Section 2.2 Representations and Warranties of the Purchasers. Each of the Purchasers hereby makes the following representations and warranties to the Company with respect solely to itself and not with respect to any other Purchaser:
(a) Organization and Standing of the Purchasers. If such Purchaser is an entity, such Purchaser is a corporation, limited liability company or partnership duly incorporated or organized, validly existing and in good standing under the laws of the jurisdiction of its incorporation or organization.
(b) Authorization and Power. Such Purchaser has the requisite power and authority to enter into and perform the Transaction Documents and to purchase the Shares, the Warrants and the AIRs being sold to it hereunder. The execution, delivery and performance of the Transaction Documents by such Purchaser and the consummation by it of the transactions contemplated hereby have been duly authorized by all necessary corporate or partnership action, and no further consent or authorization of such Purchaser or its Board of Directors, stockholders, or partners, as the case may be, is required. This Agreement has been duly authorized, executed and delivered by such Purchaser. The other Transaction Documents constitute, or shall constitute when executed and delivered, valid and binding obligations of such Purchaser enforceable against such Purchaser in accordance with their terms, except as such enforceability may be limited by applicable bankruptcy, insolvency, reorganization, moratorium, liquidation, conservatorship, receivership or similar laws relating to, or affecting generally the enforcement of, creditor’s rights and remedies or by other equitable principles of general application.
(c) Acquisition for Investment.
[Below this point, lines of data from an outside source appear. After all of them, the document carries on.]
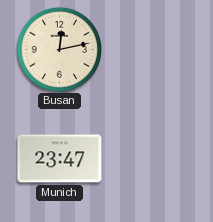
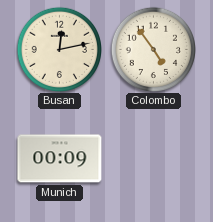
Colombo: none -> 4:54
Munich: 23:47 -> 00:09
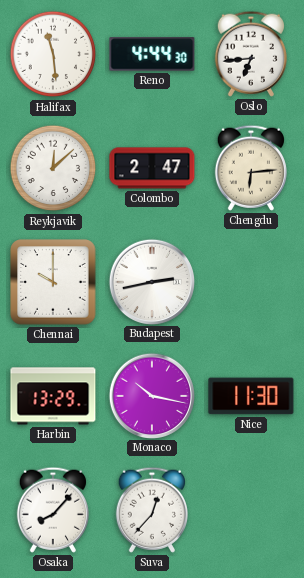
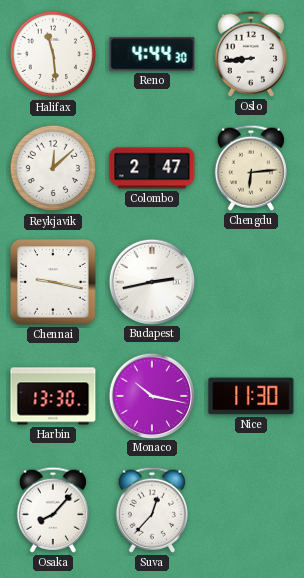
Oslo: 6:44 -> 8:44
Chennai: 10:00 -> 9:17
Harbin: 13:29 -> 13:30
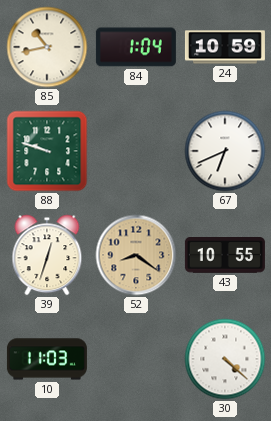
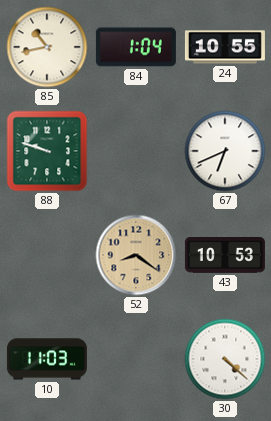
24: 10:59 -> 10:55
39: 12:33 -> none
43: 10:55 -> 10:53
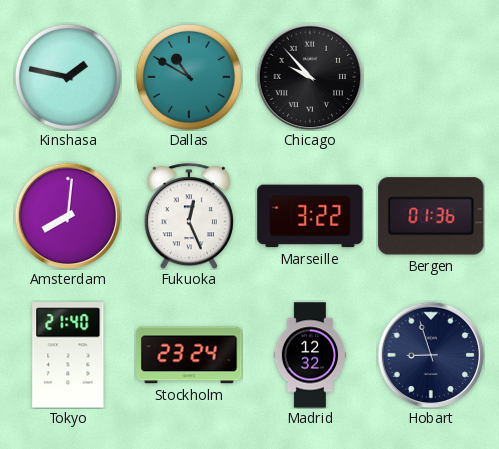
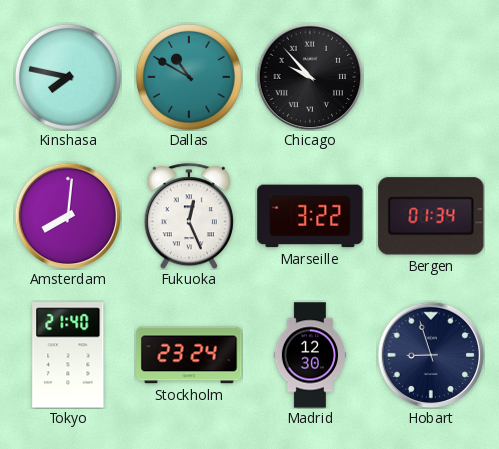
Kinshasa: 1:47 -> 7:47
Bergen: 01:36 -> 01:34
Madrid: 12:32 -> 12:30
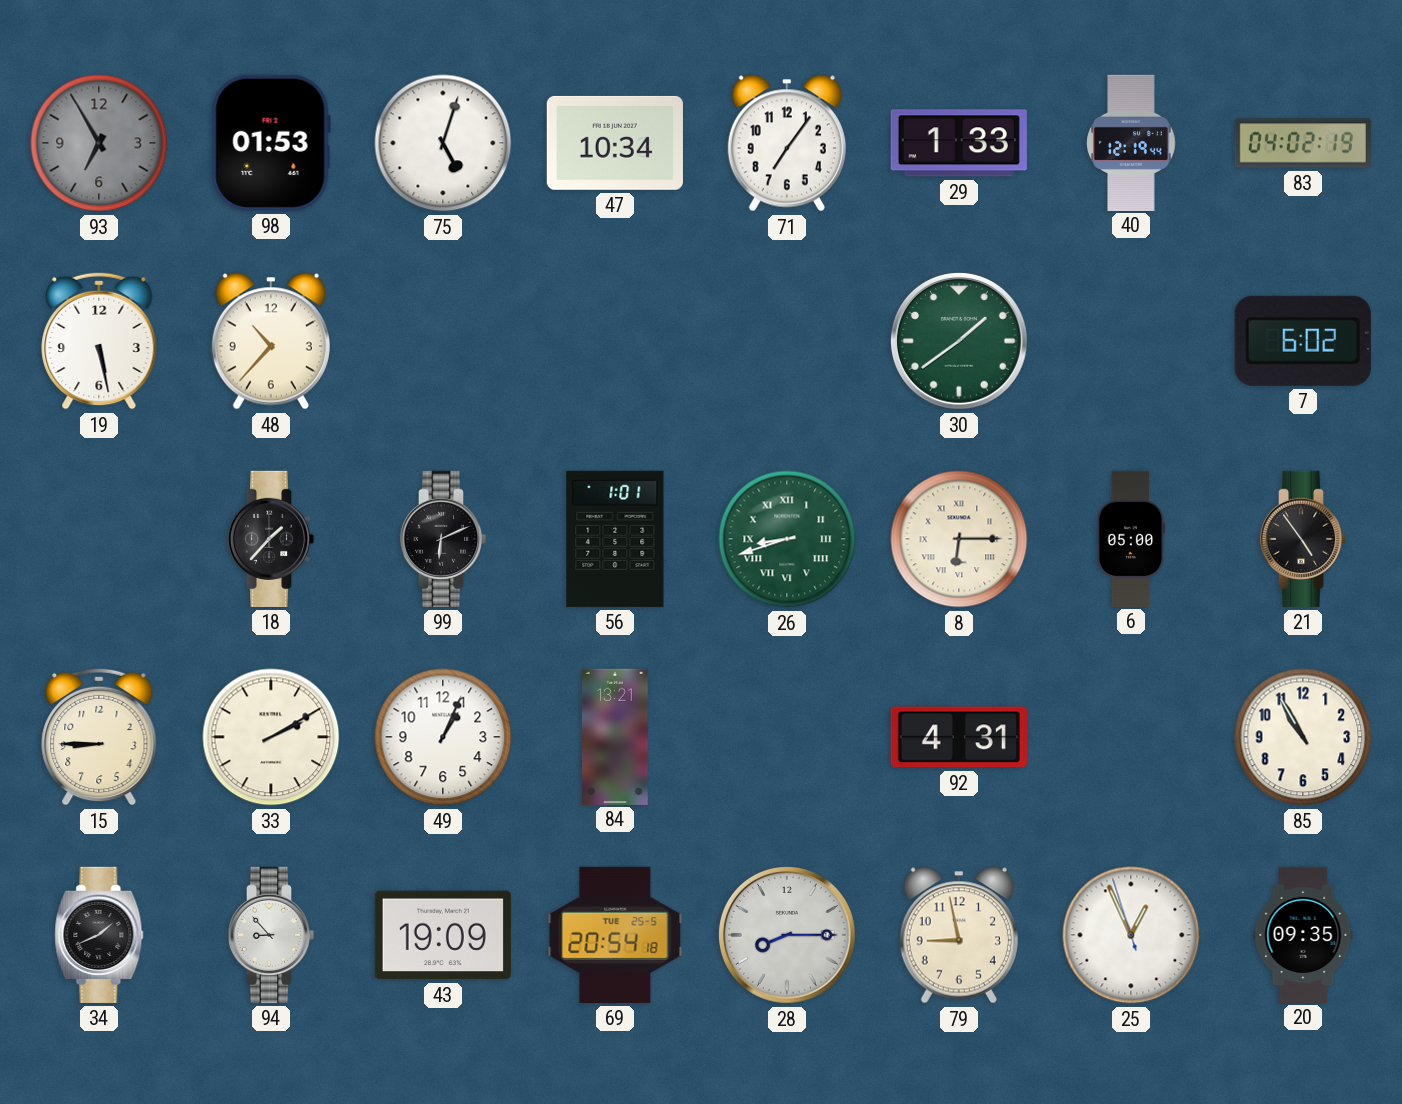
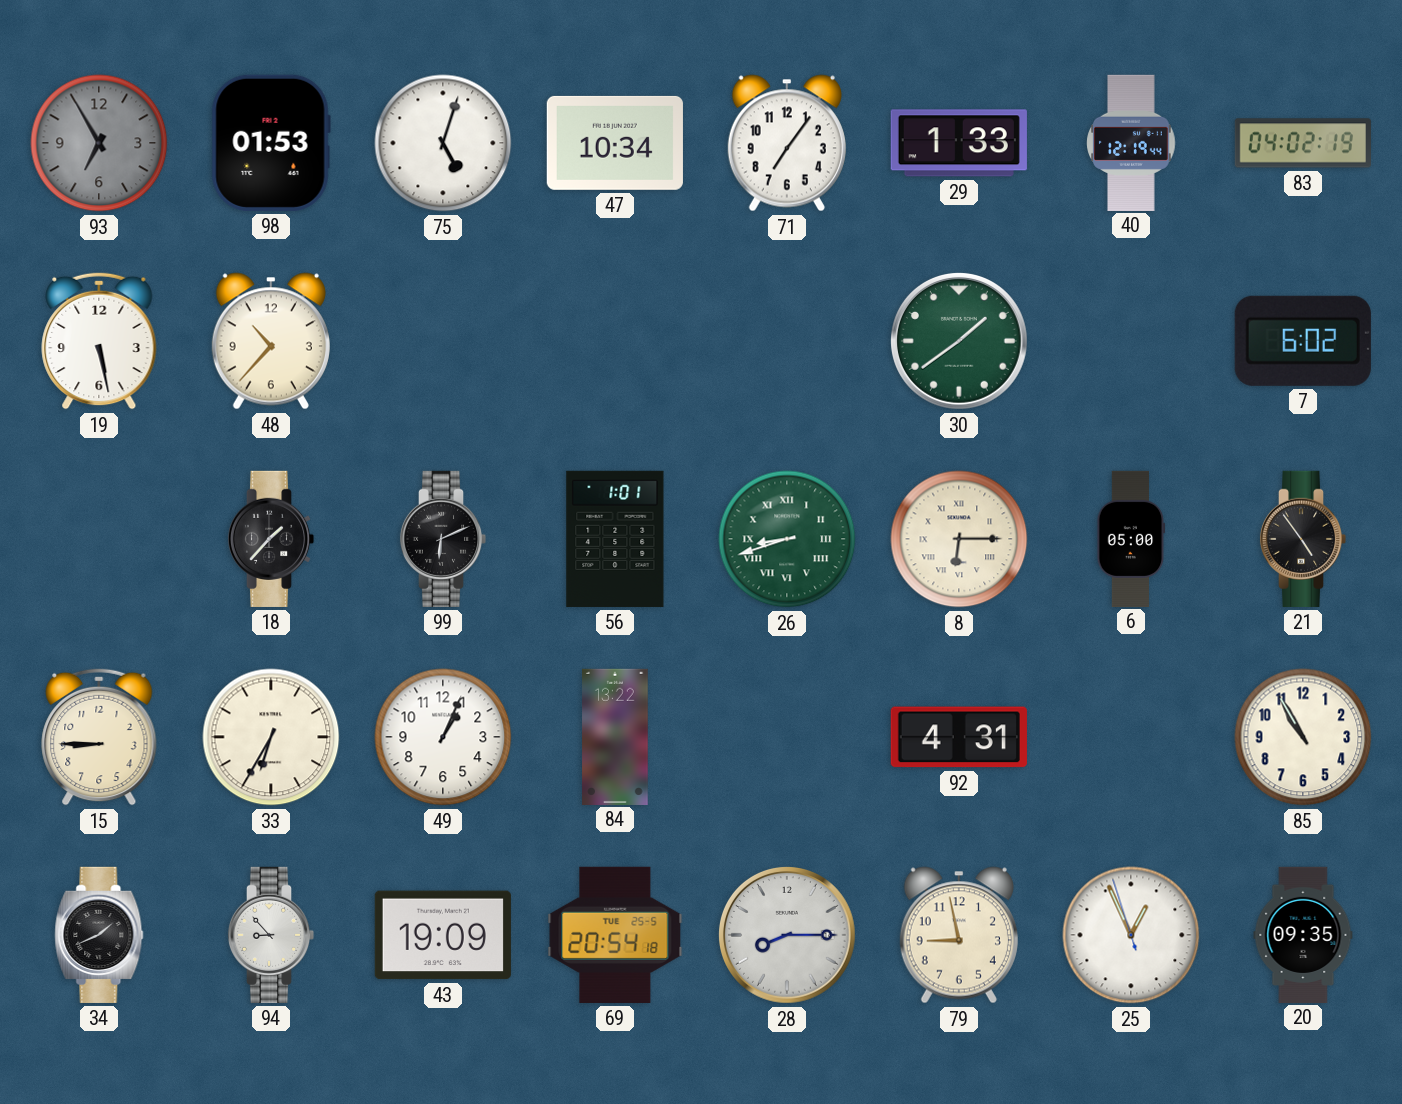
33: 2:10 -> 6:35
84: 13:21 -> 13:22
Such Purchaser is purchasing the Shares and acquiring the Warrants and the AIRs solely for its own account for the purpose of investment and not with a view to or for sale in connection with the distribution thereof. Such Purchaser does not have a present intention to sell any of the Securities, nor a present arrangement (whether or not legally binding) or intention to effect any distribution of any of the Securities to or through any Person; provided, however, that by making the representations herein and subject to Section 2.2(e) below, such Purchaser does not agree to hold any of the Securities for any minimum or other specific term and reserves the right to pledge any of the Securities for margin purposes and/or to dispose of any of the Securities at any time in accordance with federal and state securities laws applicable to such disposition. Such Purchaser acknowledges that it (i) has such knowledge and experience in financial and business matters such that such Purchaser is capable of evaluating the merits and risks of its investment in the Company, (ii) is able to bear the financial risks associated with an investment in the Securities, and (iii) has been given full access to such records of the Company and the Subsidiaries and to the officers of the Company and the Subsidiaries as it has deemed necessary or appropriate to conduct its due diligence investigation.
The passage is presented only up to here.